The bill now needs only the president's signature to take effect. The House of Representatives has approved an amended version of a bill that the Senate approved in October.
The bill had been bouncing between the House and Senate as both houses of Congress made changes to it. The House, by unanimous consent, approved an amended version of the Controlling the Assault of Non-Solicited Pornography and Marketing (CAN-SPAM) Act of 2003. Its passage late Monday follows the Senate's approval of the latest version on November 25.
Senate sources say they expect the president will sign the bill into law by the end of the year.
Senators Conrad Burns, a Montana Republican, and Ron Wyden, an Oregon Democrat, cheered the House action as a bipartisan, bicameral effort and an important step toward stopping the "kingpin spammers and stemming the flow of garbage into America's in-boxes."

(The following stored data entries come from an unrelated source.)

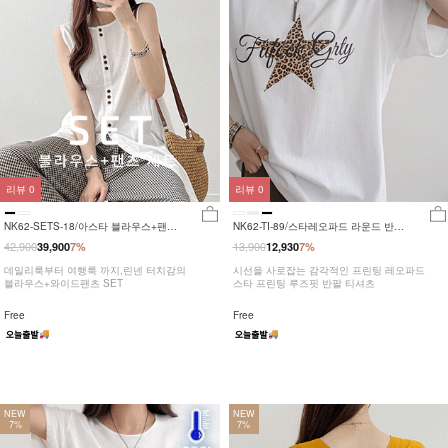
리뷰
0
리뷰
0
NK62-SETS-18/아스타 블라우스+팬츠
NK62-TI-89/스타레오파드 라운드 반팔
세트_HR
티_JY
42,900
13,900
39,900
7%
12,930
7%
데일리룩부터 여행룩 까지,린넨 터치감의
시선을 사로잡는 감각적인 프린팅 레오파드
블라우스+와이드팬츠 SET
스타 프린팅 루즈핏 반팔 티셔츠
Free
Free
NEW
NEW
7%
7%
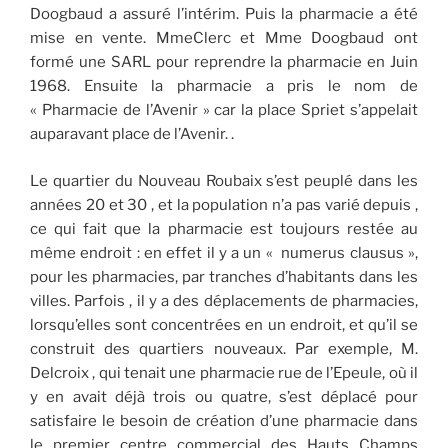
Doogbaud a assuré l’intérim. Puis la pharmacie a été
mise en vente. MmeClerc et Mme Doogbaud ont
formé une SARL pour reprendre la pharmacie en Juin
1968. Ensuite la pharmacie a pris le nom de
« Pharmacie de l’Avenir » car la place Spriet s’appelait
auparavant place de l’Avenir. .
Le quartier du Nouveau Roubaix s’est peuplé dans les
années 20 et 30 , et la population n’a pas varié depuis ,
ce qui fait que la pharmacie est toujours restée au
même endroit : en effet il y a un « numerus clausus »,
pour les pharmacies, par tranches d’habitants dans les
villes. Parfois , il y a des déplacements de pharmacies,
lorsqu’elles sont concentrées en un endroit, et qu’il se
construit des quartiers nouveaux. Par exemple, M.
Delcroix , qui tenait une pharmacie rue de l’Epeule, où il
y en avait déjà trois ou quatre, s’est déplacé pour
satisfaire le besoin de création d’une pharmacie dans
le premier centre commercial des Hauts Champs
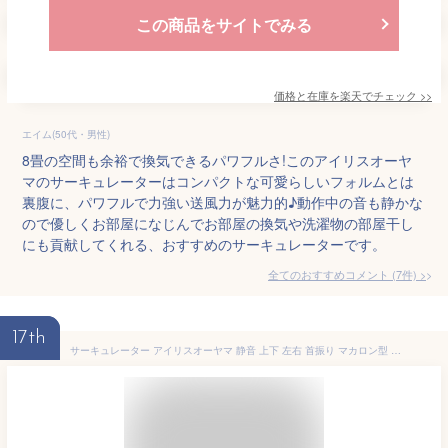
この商品をサイトでみる
価格と在庫を
楽天
でチェック
>>
エイム(50代・男性)
8畳の空間も余裕で換気できるパワフルさ!このアイリスオーヤ
マのサーキュレーターはコンパクトな可愛らしいフォルムとは
裏腹に、パワフルで力強い送風力が魅力的♪動作中の音も静かな
ので優しくお部屋になじんでお部屋の換気や洗濯物の部屋干し
にも貢献してくれる、おすすめのサーキュレーターです。
全てのおすすめコメント
(
7
件)
>
17th
サーキュレーター アイリスオーヤマ 静音 上下 左右 首振り マカロン型 扇風機 おしゃれ パワフル送風 8畳 風量3段階 軽量 コンパクト 空気循環 換気 衣類乾燥 部屋干し 梅雨対策 簡単お手入れ WOOZOO PCF-MKM15 *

About 13 billion pieces of unsolicited commercial e-mail are sent each day, which represents about half of all e-mail sent, the senators noted in a press release.
Critics say CAN-SPAM will allow "legal" spam to continue because it requires that e-mail users opt out of receiving commercial e-mail, instead of requiring that spammers receive opt-in permission before sending e-mail. Some critics have also decried the bill authors' decision not to allow individual e-mail users to sue spammers.

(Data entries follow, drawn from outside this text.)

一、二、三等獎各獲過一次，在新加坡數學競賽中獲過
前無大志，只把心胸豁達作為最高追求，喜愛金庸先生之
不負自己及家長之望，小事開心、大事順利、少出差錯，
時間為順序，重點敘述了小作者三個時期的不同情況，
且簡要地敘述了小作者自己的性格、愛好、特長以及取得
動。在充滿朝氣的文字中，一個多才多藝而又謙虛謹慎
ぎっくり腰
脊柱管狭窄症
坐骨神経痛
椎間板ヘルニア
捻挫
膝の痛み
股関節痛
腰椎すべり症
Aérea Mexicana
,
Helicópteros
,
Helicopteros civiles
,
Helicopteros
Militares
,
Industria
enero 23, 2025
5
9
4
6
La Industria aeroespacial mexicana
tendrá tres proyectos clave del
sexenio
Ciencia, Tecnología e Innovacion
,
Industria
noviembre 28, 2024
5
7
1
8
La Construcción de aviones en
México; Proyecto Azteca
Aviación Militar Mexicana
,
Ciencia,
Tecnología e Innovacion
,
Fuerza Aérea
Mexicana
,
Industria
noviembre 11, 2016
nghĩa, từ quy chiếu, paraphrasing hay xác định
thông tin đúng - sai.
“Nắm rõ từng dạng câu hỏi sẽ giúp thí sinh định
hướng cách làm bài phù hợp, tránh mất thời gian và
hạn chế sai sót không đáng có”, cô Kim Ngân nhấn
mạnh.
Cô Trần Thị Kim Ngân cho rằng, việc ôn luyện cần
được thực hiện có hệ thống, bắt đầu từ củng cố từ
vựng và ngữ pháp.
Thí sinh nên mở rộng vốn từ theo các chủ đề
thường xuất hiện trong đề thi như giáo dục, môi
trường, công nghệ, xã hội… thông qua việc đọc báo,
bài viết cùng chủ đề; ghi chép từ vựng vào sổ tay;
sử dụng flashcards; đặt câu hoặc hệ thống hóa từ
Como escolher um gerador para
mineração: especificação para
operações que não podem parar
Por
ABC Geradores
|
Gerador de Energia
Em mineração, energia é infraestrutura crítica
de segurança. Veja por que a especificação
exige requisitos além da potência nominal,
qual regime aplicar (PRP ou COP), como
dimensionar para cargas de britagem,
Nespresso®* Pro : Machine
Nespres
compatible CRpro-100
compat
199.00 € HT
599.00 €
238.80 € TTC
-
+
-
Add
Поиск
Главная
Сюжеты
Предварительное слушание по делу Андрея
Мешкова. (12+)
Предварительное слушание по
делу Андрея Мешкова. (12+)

This version also includes a provision requiring the Federal Trade Commission to report to Congress within six months with recommendations on setting up a national do-not-spam list. The service would be similar to the national do-not-call telemarketing list now in effect in the United States.
CAN-SPAM lets ISPs sue spammers and state attorneys general sue on behalf of users.
CAN-SPAM includes a criminal penalty of up to a year in jail for sending commercial e-mail with false or misleading header information. It imposes criminal penalties, ranging up to five years in prison, for some common spamming practices such as hacking into someone's computer to send spam, using open relays to send spam that's intended to deceive, and registering five or more e-mail accounts using false information and using those accounts to send bulk spam.
The federal measure will supersede state action, including a stricter law passed in California earlier this year.
The Congressional bill went through several versions. A pumped-up House version increased penalties from the original Senate version passed in October, with up to $250 per spam e-mail with a cap of $2 million that can be tripled to $6 million for aggravated violations. The first Senate version allowed fines of up to $100 per piece of spam sent with misleading header information, with a maximum fine of $3 million for aggravated cases.
The House bill also applies its requirements on all pieces of commercial e-mail, not just unsolicited commercial e-mail, as required in the Senate bill. Requirements on commercial e-mail include a valid reply-to address, a valid postal address, and accurate headers and subject lines.